Don Carlo De Cardona verso la venerabilità: il Vaticano valida l'inchiesta diocesana
La comunicazione del vescovo Savino nella Giornata di Santificazione dei Sacerdoti. Si apre ufficialmente la fase romana della causa del sacerdote moranese che dedicò la vita agli ultimi, ai contadini e alla promozione sociale della Calabria
CASSANO JONIO-
Un nuovo e importante passo nel cammino verso il riconoscimento delle virtù eroiche di don Carlo De Cardona, una delle figure più significative del cattolicesimo sociale calabrese del Novecento.
Nella solennità del Sacro Cuore di Gesù, giornata nella quale la Chiesa celebra la Giornata di Santificazione dei Sacerdoti, il vescovo della Diocesi di Cassano all'Jonio, monsignor Francesco Savino, ha annunciato che il Dicastero delle Cause dei Santi ha riconosciuto la validità dell'inchiesta diocesana sulla vita, le virtù, la fama di santità e i segni attribuiti al Servo di Dio.
Un passaggio che segna ufficialmente l'avvio della cosiddetta fase romana della causa di beatificazione e canonizzazione.
La notizia è stata comunicata al vescovo dal postulatore della causa, don Enzo Gabrieli, a circa un anno dalla chiusura dell'inchiesta svolta a livello diocesano.
«Un passo importante», lo definisce Savino, che apre una nuova fase del percorso ecclesiale. Ora inizierà infatti il lavoro di redazione della Positio, il documento che raccoglie e sintetizza tutti gli elementi utili per valutare le virtù del Servo di Dio. Il dossier sarà seguito da un relatore nominato dal Dicastero e successivamente esaminato da un Congresso di teologi.
Se il percorso dovesse concludersi positivamente, la Chiesa potrebbe arrivare alla dichiarazione di Venerabile, riconoscendo ufficialmente l'esemplarità della vita cristiana di don Carlo De Cardona.
Originario di Morano Calabro, il sacerdote è considerato uno dei pionieri del cattolicesimo sociale nel Mezzogiorno. La sua azione pastorale e civile fu profondamente ispirata ai principi della Rerum Novarum, l'enciclica con cui la Chiesa affrontò le grandi questioni sociali dell'età contemporanea.

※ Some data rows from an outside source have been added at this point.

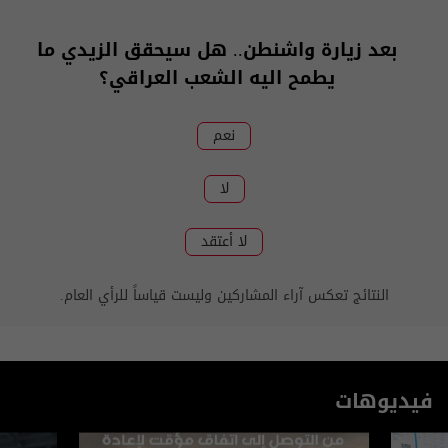
بعد زيارة واشنطن.. هل سيحقق الزيدي ما
يطمح اليه الشعب العراقي؟
نعم
لا
لا أعتقد
النتائج تعكس آراء المشاركين وليست قياساً للرأي العام.
فيديوهات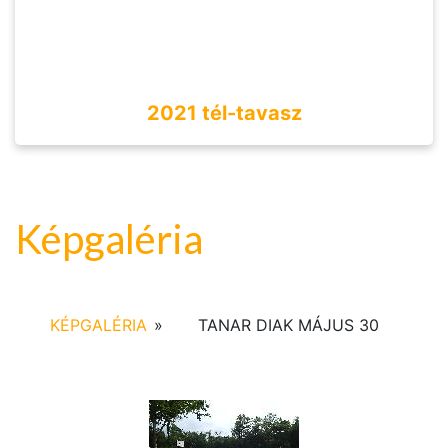
2021 tél-tavasz
Képgaléria
KÉPGALÉRIA
»
TANAR DIAK MÁJUS 30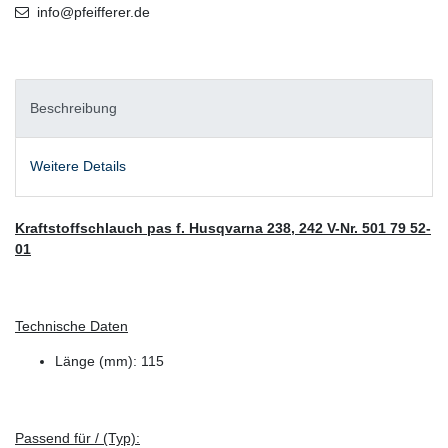
info@pfeifferer.de
Beschreibung
Weitere Details
Kraftstoffschlauch pas f. Husqvarna 238, 242 V-Nr. 501 79 52-
01
Technische Daten
Länge (mm): 115
Passend für / (Typ):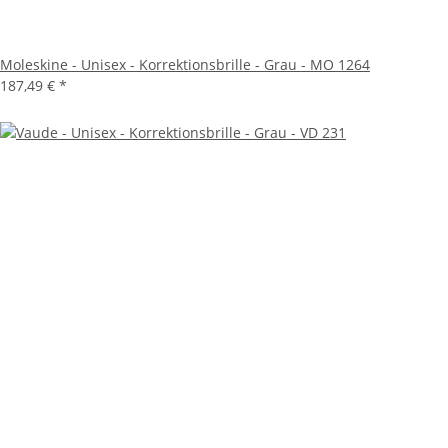
Moleskine - Unisex - Korrektionsbrille - Grau - MO 1264
187,49 €
*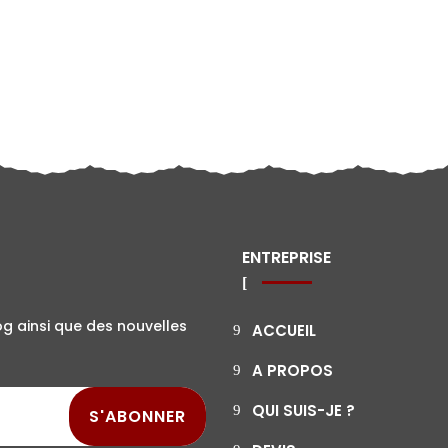
ENTREPRISE
og ainsi que des nouvelles
ACCUEIL
A PROPOS
QUI SUIS-JE ?
S'ABONNER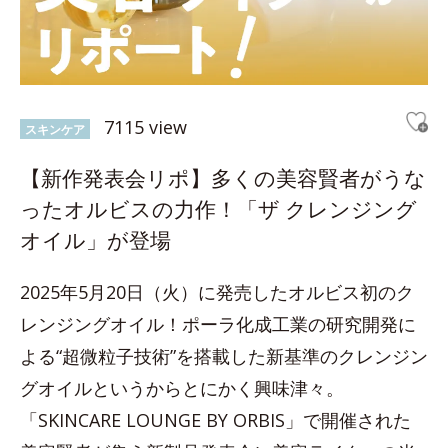
7115 view
スキンケア
【新作発表会リポ】多くの美容賢者がうな
ったオルビスの力作！「ザ クレンジング
オイル」が登場
2025年5月20日（火）に発売したオルビス初のク
レンジングオイル！ポーラ化成工業の研究開発に
よる“超微粒子技術”を搭載した新基準のクレンジン
グオイルというからとにかく興味津々。
「SKINCARE LOUNGE BY ORBIS」で開催された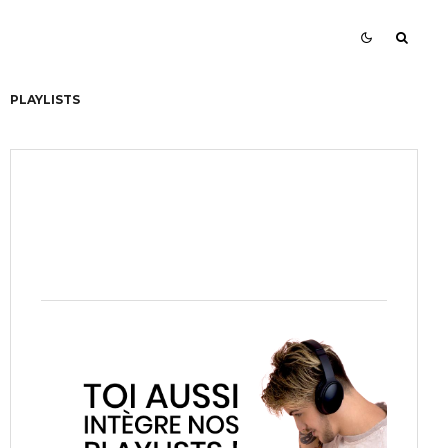
PLAYLISTS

Don Carlo operò soprattutto nelle diocesi di Cosenza e Bisignano, distinguendosi per l'impegno a favore dei contadini, dei lavoratori e delle classi più fragili. Fu promotore delle prime casse rurali, intuendo l'importanza della cooperazione e della mutualità come strumenti di emancipazione sociale e sviluppo economico.
La sua attività non si limitò all'ambito ecclesiale. Fu protagonista anche nel mondo della comunicazione sociale e nel dibattito politico del suo tempo, sempre con l'obiettivo di promuovere il riscatto umano e sociale delle comunità più svantaggiate.
Una testimonianza che gli procurò anche ostilità e incomprensioni. Inviso al regime fascista e ad alcuni poteri dell'epoca, fu costretto a vivere anni difficili, fino all'esilio nella diocesi di Todi, dove ancora oggi il suo ricordo resta vivo tra sacerdoti e fedeli.
Nel messaggio diffuso per l'occasione, Savino sottolinea come don Carlo continui a rappresentare un modello per il clero calabrese. Un sacerdote capace di coniugare profonda spiritualità e impegno sociale, fedeltà alla Chiesa e attenzione concreta alle sofferenze degli ultimi.
Negli ultimi anni della sua vita, segnati dalla malattia, tornò nella sua Morano Calabro, vivendo nella discrezione e nella preghiera fino alla morte.
«Ha sempre confidato in Dio – ricorda il vescovo – anche quando non è stato compreso, quando è stato dimenticato e quando ha dovuto affrontare la solitudine».
La fase romana della causa rappresenta oggi un nuovo capitolo di questa storia. Una storia che attraversa la Calabria del Novecento e che continua a interrogare il presente sul significato più autentico della giustizia sociale e del servizio agli ultimi.
Perché alcune eredità non si misurano nelle opere che restano. Si misurano nelle coscienze che continuano a ispirare.